According the press release, when a person has perceived isolation, they “lack a sense of social belonging, true engagement with others and fulfilling relationships”.

“This is an important issue to study because mental health problems and social isolation are at epidemic levels among young adults,” said lead author Brian A. Primack, M.D., Ph.D. in the university’s press release. “We are inherently social creatures, but modern life tends to compartmentalise us instead of bringing us together. While it may seem that social media presents opportunities to fill that social void, I think this study suggests that it may not be the solution people were hoping for.”

The study found that those who use social media for longer than two hours a day were twice as likely to feel socially isolated than those who only used it for a half an hour or less. Furthermore, those who used social media apps more than 52 times a week (just over seven times a day) were three times more likely to feel disconnected from others than those who did so less than nine times a week.

A new study has examined the link between social media usage and social isolation

The study’s researchers have three main theories as to how social media can contribute to perceived isolation.

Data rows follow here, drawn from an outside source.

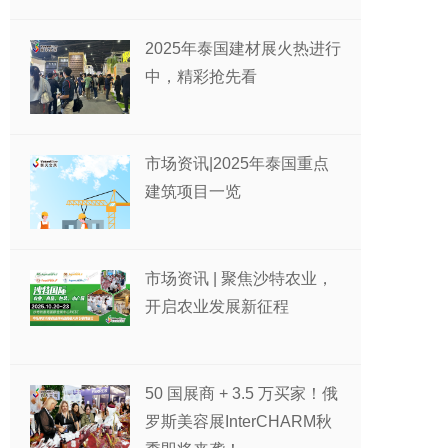
2025年泰国建材展火热进行
中，精彩抢先看
市场资讯|2025年泰国重点
建筑项目一览
市场资讯 | 聚焦沙特农业，
开启农业发展新征程
50 国展商 + 3.5 万买家！俄
罗斯美容展InterCHARM秋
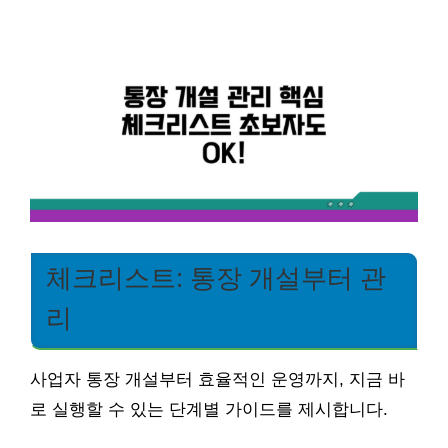
체크리스트: 통장 개설부터 관
리
사업자 통장 개설부터 효율적인 운영까지, 지금 바
로 실행할 수 있는 단계별 가이드를 제시합니다.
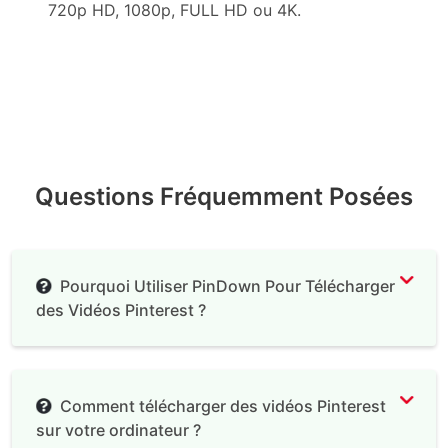
720p HD, 1080p, FULL HD ou 4K.
Questions Fréquemment Posées
Pourquoi Utiliser PinDown Pour Télécharger
des Vidéos Pinterest ?
Téléchargement de Vidéos Pinterest
Comment télécharger des vidéos Pinterest
sur votre ordinateur ?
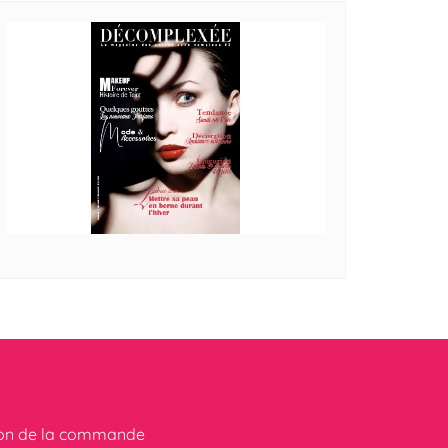
ion de la commande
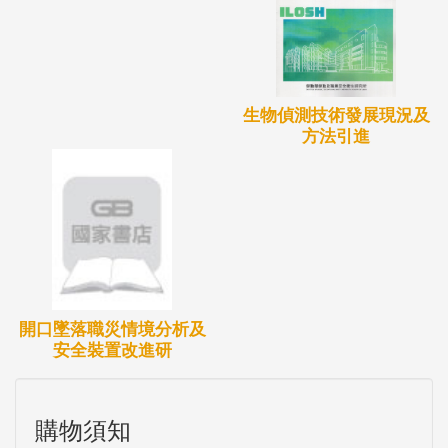
揮人員更有效之決策支援資訊，協助降低災害發生時
所造成的損害與傷亡。
二為緊急應變系統指引、防災監控系統指引及緊急應
變等推廣用教材之製作，針對現有緊急應變及防災監
生物偵測技術發展現況及
控之議題，並結合緊急應變現場演練教材，建立完整
方法引進
之緊急應變系統指引教材、及防災監控系統指引教
材，並新增化學品洩漏之緊急應變現場演練教材、以
及防汛、停電、地震等注意事項，未來將能協助各企
業培養相關防災監控及緊急應變人員，並能有效實施
現場應變演練，加快疏散人員且降低財產損失。
開口墜落職災情境分析及
安全裝置改進研
購物須知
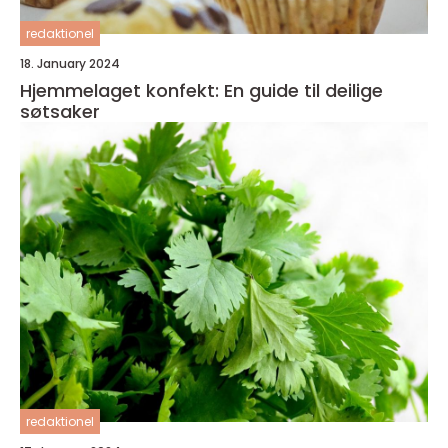
redaktionel
18. January 2024
Hjemmelaget konfekt: En guide til deilige
søtsaker
redaktionel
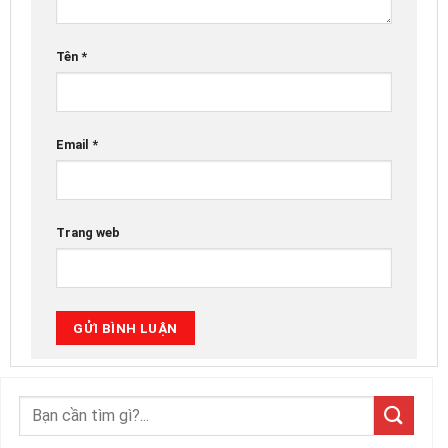
Tên
*
Email
*
Trang web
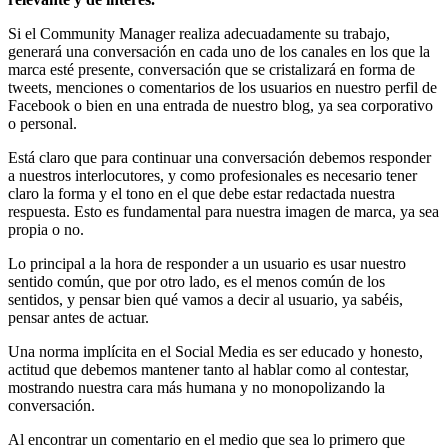
Si el Community Manager realiza adecuadamente su trabajo,
generará una conversación en cada uno de los canales en los que la
marca esté presente, conversación que se cristalizará en forma de
tweets, menciones o comentarios de los usuarios en nuestro perfil de
Facebook o bien en una entrada de nuestro blog, ya sea corporativo
o personal.
Está claro que para continuar una conversación debemos responder
a nuestros interlocutores, y como profesionales es necesario tener
claro la forma y el tono en el que debe estar redactada nuestra
respuesta. Esto es fundamental para nuestra imagen de marca, ya sea
propia o no.
Lo principal a la hora de responder a un usuario es usar nuestro
sentido común, que por otro lado, es el menos común de los
sentidos, y pensar bien qué vamos a decir al usuario, ya sabéis,
pensar antes de actuar.
Una norma implícita en el Social Media es ser educado y honesto,
actitud que debemos mantener tanto al hablar como al contestar,
mostrando nuestra cara más humana y no monopolizando la
conversación.
Al encontrar un comentario en el medio que sea lo primero que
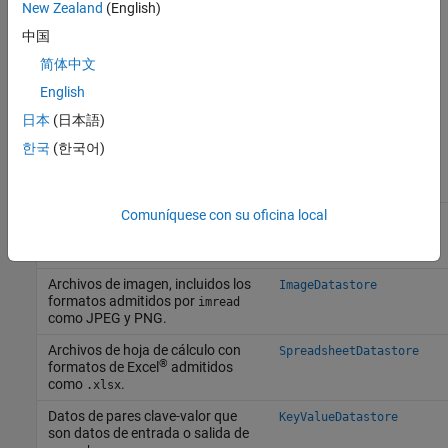
New Zealand
(English)
aplicación. Los distintos tipos de almacenes de datos contienen
中国
propiedades que pertenecen al tipo de datos que admiten. Por
ejemplo, consulte la siguiente tabla para obtener una lista de
简体中文
®
almacenes de datos de MATLAB
. Para obtener una lista
English
completa de almacenes de datos, consulte
Select Datastore for
日本
(日本語)
File Format or Application
.
한국
(한국어)
Tipo de almacén de
Tipo de archivo o datos
datos
Comuníquese con su oficina local
Archivos de texto que contienen
TabularTextDatastore
datos orientados a columnas,
incluidos los archivos CSV.
Archivos de imagen, incluidos los
ImageDatastore
formatos admitidos por
imread
como JPEG y PNG.
Archivos de hoja de cálculo con
SpreadsheetDatastore
®
formatos de Excel
admitidos
como
.
.xlsx
Datos de pares clave-valor que
KeyValueDatastore
son datos de entrada o salida de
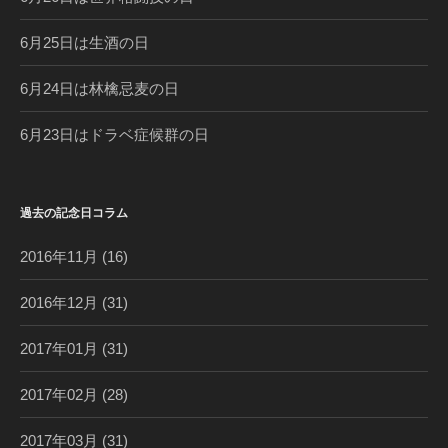
6月25日は生酒の日
6月24日は林檎忌麦の日
6月23日はドラベ症候群の日
過去の記念日コラム
2016年11月
(16)
2016年12月
(31)
2017年01月
(31)
2017年02月
(28)
2017年03月
(31)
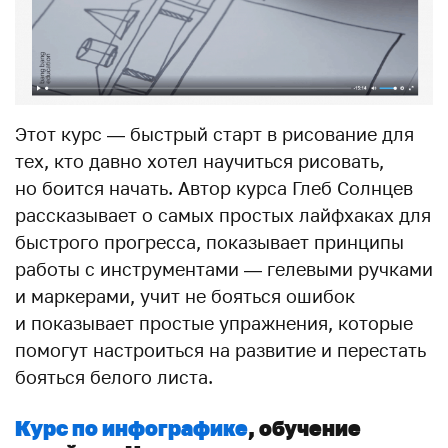
Этот курс — быстрый старт в рисование для
тех, кто давно хотел научиться рисовать,
но боится начать. Автор курса Глеб Солнцев
рассказывает о самых простых лайфхаках для
быстрого прогресса, показывает принципы
работы с инструментами — гелевыми ручками
и маркерами, учит не бояться ошибок
и показывает простые упражнения, которые
помогут настроиться на развитие и перестать
бояться белого листа.
Курс по инфографике
, обучение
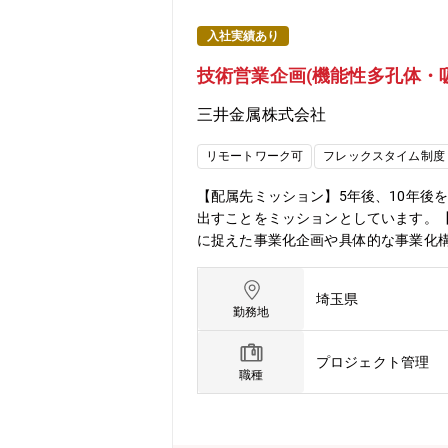
入社実績あり
技術営業企画(機能性多孔体・
三井金属株式会社
リモートワーク可
フレックスタイム制度
【配属先ミッション】5年後、10年後
出すことをミッションとしています。
に捉えた事業化企画や具体的な事業化
います。管理職として広い対象事業領
見・ご経験に応じて担当テーマを選定し
埼玉県
含)領域 ・希少金属回収などのサー
勤務地
り込みやサンプル評価などの活動を通
度の国内出張、年数回程度の海外出張
プロジェクト管理
います。グローバル市場に向けた材料
職種
などビジネス側の双方から新規事業創
性多孔体事業について】微細な孔を持
やイオンの吸着・分離・濃縮、さらに触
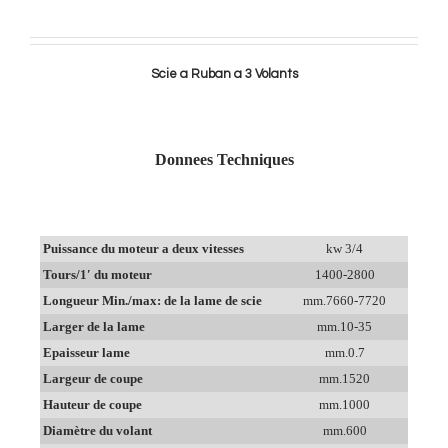
Scie a Ruban a 3 Volants
Donnees Techniques
Puissance du moteur a deux vitesses
kw 3/4
Tours/1′ du moteur
1400-2800
Longueur Min./max: de la lame de scie
mm.7660-7720
Larger de la lame
mm.10-35
Epaisseur lame
mm.0.7
Largeur de coupe
mm.1520
Hauteur de coupe
mm.1000
Diamètre du volant
mm.600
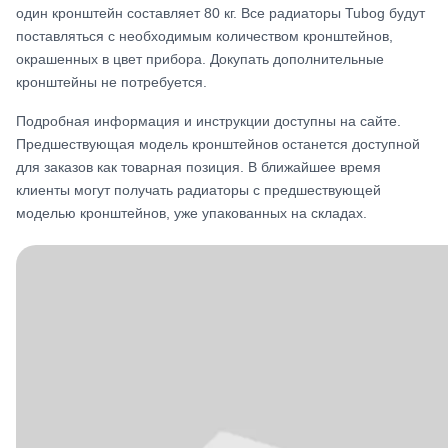
один кронштейн составляет 80 кг. Все радиаторы Tubog будут
поставляться с необходимым количеством кронштейнов,
окрашенных в цвет прибора. Докупать дополнительные
кронштейны не потребуется.
Подробная информация и инструкции доступны на сайте.
Предшествующая модель кронштейнов останется доступной
для заказов как товарная позиция. В ближайшее время
клиенты могут получать радиаторы с предшествующей
моделью кронштейнов, уже упакованных на складах.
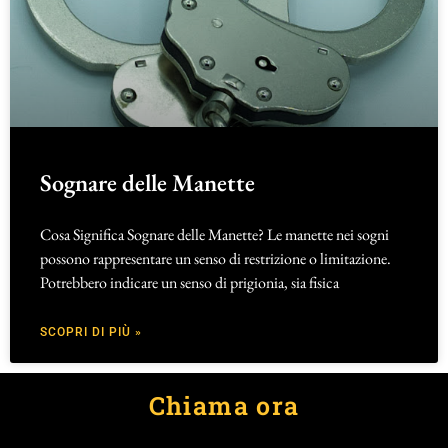
Sognare delle Manette
Cosa Significa Sognare delle Manette? Le manette nei sogni
possono rappresentare un senso di restrizione o limitazione.
Potrebbero indicare un senso di prigionia, sia fisica
SCOPRI DI PIÙ »
Chiama ora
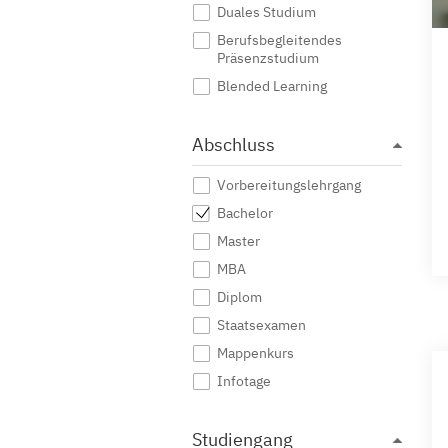
Duales Studium
Berufsbegleitendes
Präsenzstudium
Blended Learning
Abschluss
Vorbereitungslehrgang
Bachelor
Master
MBA
Diplom
Staatsexamen
Mappenkurs
Infotage
Studiengang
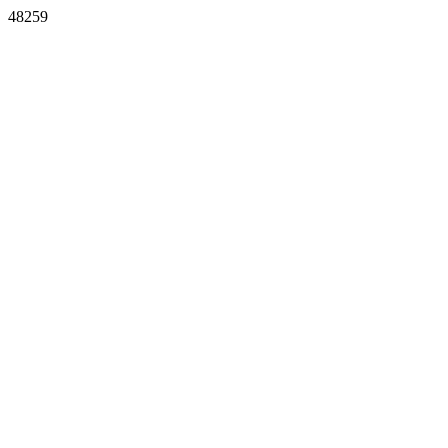
48259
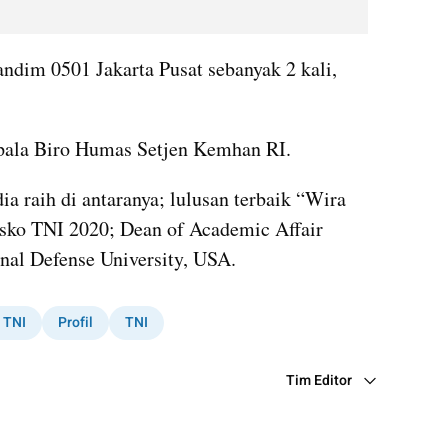
dim 0501 Jakarta Pusat sebanyak 2 kali, 
pala Biro Humas Setjen Kemhan RI.
 raih di antaranya; lulusan terbaik “Wira 
ko TNI 2020; Dean of Academic Affair 
nal Defense University, USA.
 TNI
Profil
TNI
Tim Editor
Editor Section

For one, more time spent on social media means less time for in-person interactions. And even when people do see each other in person, more often than not one of them will check their phones during the gathering.

Another theory is that many aspects of social media leave one feeling excluded. This could be like seeing pictures of an event you weren’t invited to — but it’s not just real-life friends that can exclude you. Oftentimes platforms like Twitter or Tumblr will come with their own cliques and friend groups that are difficult to crack, meaning you may not necessarily feel included online either.

And finally, the over-edited versions of people’s lives on social media often lend themselves to feelings of inadequacy. According to social media, your friends all have the perfect jobs, partners and lives. And even if you know that’s not true, it doesn’t mean that envy and disappointment don’t creep up on you anyway.

What came first?

But the issue with studies that look at the link between isolation and social media is the fact that it’s impossible to know whether those who already feel isolated use social media because of it or if social media is the cause itself.

Researchers acknowledged this downfall of the study, but maintained that there were practical ways of looking at its results.

“Even if the social isolation came first, it did not seem to be alleviated by spending time online, even in purportedly social situations,” senior author Elizabeth Miller, M.D., Ph.D. said.

And this isolation is dangerous.

“In the past, social isolation has been independently associated with an increased risk for mortality.”

Human beings are naturally social creatures — we need human interaction to cope. And while social media presents the idea of human connection, this study has shown that it is not an adequate substitute for personal interactions.